[[ DATA SHOWN open ]]

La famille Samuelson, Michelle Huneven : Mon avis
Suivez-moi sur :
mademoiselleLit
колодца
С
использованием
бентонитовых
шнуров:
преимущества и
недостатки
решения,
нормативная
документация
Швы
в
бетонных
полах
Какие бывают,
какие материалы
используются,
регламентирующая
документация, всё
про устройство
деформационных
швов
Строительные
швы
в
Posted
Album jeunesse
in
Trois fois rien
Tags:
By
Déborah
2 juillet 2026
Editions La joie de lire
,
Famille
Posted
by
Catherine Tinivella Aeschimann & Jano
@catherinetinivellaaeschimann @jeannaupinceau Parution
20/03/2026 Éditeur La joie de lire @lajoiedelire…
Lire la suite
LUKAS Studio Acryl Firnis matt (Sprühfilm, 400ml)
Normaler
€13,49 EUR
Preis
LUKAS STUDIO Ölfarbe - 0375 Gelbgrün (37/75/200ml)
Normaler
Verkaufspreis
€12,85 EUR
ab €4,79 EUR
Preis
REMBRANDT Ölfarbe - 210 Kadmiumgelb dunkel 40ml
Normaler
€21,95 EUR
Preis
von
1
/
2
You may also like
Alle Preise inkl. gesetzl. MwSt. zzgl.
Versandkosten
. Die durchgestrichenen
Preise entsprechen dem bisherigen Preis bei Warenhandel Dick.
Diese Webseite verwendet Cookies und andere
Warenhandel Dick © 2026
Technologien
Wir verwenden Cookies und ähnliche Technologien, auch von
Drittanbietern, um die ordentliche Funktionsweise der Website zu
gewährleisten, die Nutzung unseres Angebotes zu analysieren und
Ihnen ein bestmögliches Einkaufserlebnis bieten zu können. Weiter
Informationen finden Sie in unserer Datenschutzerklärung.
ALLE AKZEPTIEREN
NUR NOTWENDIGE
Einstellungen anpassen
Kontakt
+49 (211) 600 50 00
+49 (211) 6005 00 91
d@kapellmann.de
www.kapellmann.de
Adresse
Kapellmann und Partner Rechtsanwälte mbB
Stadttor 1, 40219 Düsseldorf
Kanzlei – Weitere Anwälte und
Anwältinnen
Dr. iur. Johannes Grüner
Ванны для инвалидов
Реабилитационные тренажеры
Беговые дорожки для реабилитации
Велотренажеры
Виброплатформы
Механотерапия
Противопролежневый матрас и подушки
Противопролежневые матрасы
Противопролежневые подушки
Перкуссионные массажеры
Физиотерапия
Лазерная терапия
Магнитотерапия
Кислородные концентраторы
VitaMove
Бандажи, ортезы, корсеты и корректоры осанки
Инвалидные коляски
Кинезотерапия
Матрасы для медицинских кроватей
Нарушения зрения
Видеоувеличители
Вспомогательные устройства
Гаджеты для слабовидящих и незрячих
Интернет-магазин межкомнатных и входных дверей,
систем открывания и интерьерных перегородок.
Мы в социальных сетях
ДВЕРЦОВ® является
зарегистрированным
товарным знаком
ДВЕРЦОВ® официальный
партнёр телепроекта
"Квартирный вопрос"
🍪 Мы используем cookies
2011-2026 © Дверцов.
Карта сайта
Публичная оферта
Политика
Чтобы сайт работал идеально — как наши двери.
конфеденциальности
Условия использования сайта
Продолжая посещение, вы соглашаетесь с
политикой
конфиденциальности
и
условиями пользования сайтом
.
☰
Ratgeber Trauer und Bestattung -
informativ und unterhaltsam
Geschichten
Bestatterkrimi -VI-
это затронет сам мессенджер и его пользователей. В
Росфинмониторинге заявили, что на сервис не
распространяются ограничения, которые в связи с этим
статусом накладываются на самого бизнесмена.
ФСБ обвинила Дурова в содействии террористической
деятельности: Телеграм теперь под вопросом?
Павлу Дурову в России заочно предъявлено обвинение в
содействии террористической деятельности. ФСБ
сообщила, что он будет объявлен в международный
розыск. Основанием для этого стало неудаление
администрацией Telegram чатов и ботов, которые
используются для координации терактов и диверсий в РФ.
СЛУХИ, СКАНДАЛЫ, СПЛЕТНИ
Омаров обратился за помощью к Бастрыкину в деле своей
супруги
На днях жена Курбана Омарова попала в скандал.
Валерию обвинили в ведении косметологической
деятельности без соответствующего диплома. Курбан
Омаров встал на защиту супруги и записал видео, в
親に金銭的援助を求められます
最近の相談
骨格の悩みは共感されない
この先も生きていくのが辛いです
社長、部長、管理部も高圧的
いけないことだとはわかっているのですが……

[[ DATA SHOWN closed ]]

_WORK REQUEST:_ Each line from the top of the material above through the line with "Drittanbietern, um die" must be echoed exactly, and no other line.

_SOLUTION:_
La famille Samuelson, Michelle Huneven : Mon avis
Suivez-moi sur :
mademoiselleLit
колодца
С
использованием
бентонитовых
шнуров:
преимущества и
недостатки
решения,
нормативная
документация
Швы
в
бетонных
полах
Какие бывают,
какие материалы
используются,
регламентирующая
документация, всё
про устройство
деформационных
швов
Строительные
швы
в
Posted
Album jeunesse
in
Trois fois rien
Tags:
By
Déborah
2 juillet 2026
Editions La joie de lire
,
Famille
Posted
by
Catherine Tinivella Aeschimann & Jano
@catherinetinivellaaeschimann @jeannaupinceau Parution
20/03/2026 Éditeur La joie de lire @lajoiedelire…
Lire la suite
LUKAS Studio Acryl Firnis matt (Sprühfilm, 400ml)
Normaler
€13,49 EUR
Preis
LUKAS STUDIO Ölfarbe - 0375 Gelbgrün (37/75/200ml)
Normaler
Verkaufspreis
€12,85 EUR
ab €4,79 EUR
Preis
REMBRANDT Ölfarbe - 210 Kadmiumgelb dunkel 40ml
Normaler
€21,95 EUR
Preis
von
1
/
2
You may also like
Alle Preise inkl. gesetzl. MwSt. zzgl.
Versandkosten
. Die durchgestrichenen
Preise entsprechen dem bisherigen Preis bei Warenhandel Dick.
Diese Webseite verwendet Cookies und andere
Warenhandel Dick © 2026
Technologien
Wir verwenden Cookies und ähnliche Technologien, auch von
Drittanbietern, um die ordentliche Funktionsweise der Website zu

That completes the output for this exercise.